A Decent Woman (Los Decentes)
Argentina / 2016 / Lukas Valenta Rinner
I really enjoyed the majority of this film, I liked the pacing, I liked the camera work and the colours, I enjoyed seeing the relationships between the characters, I was intrigued by Belen’s awkward physicality and I loved the banal hilarity of watching humans go about daily activities sans clothes. What I didn’t enjoy so much was the ending. Aparently this director has form with abrupt gear changes – he’s claimed that he chose this ending to “provide catharsis” and I’m not sure I would have known how to end it myself, but still, I’m sure there was another way.
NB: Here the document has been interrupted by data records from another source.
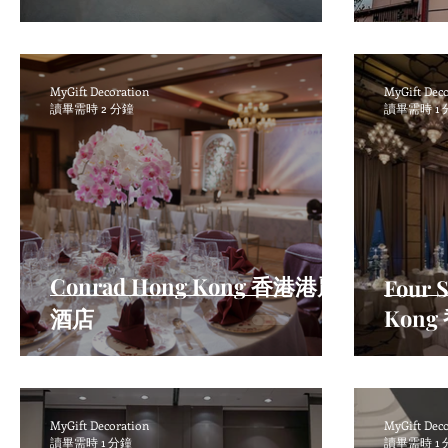
MyGift Decoration
MyGift Dec
讀畢需時 2 分鐘
讀畢需時 1 
Conrad Hong Kong 香港港麗
Four 
酒店
Kon
MyGift Decoration
MyGift Dec
讀畢需時 1 分鐘
讀畢需時 1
Town in a Lake (Matangtubig)
The Philippines / 2015 / Jet Leyco
I got wrong footed on this one – I didn’t pay enough attention to the abductors in the opening scenes and as such I was left struggling to catch up the whole way. I think that the crime at the centre of this film was perpetrated by two officials, but I’m not really sure. It was hard to make out detail anyway since so much of this film made use of very dim lighting, details were lost to the murk. It felt almost like maybe a similar thing has happened with the subtitles, sometimes I felt that I must have missed some nuance of speech which would have explained a characters actions. Everything that I’d read about this film before going to see it suggested that it talked about corruption and media (over)involvement in the lives of grieving families, which is true, but it felt like I was missing something. Towards the end there was a supernatural element added to the melee which was just an extra confusion for me.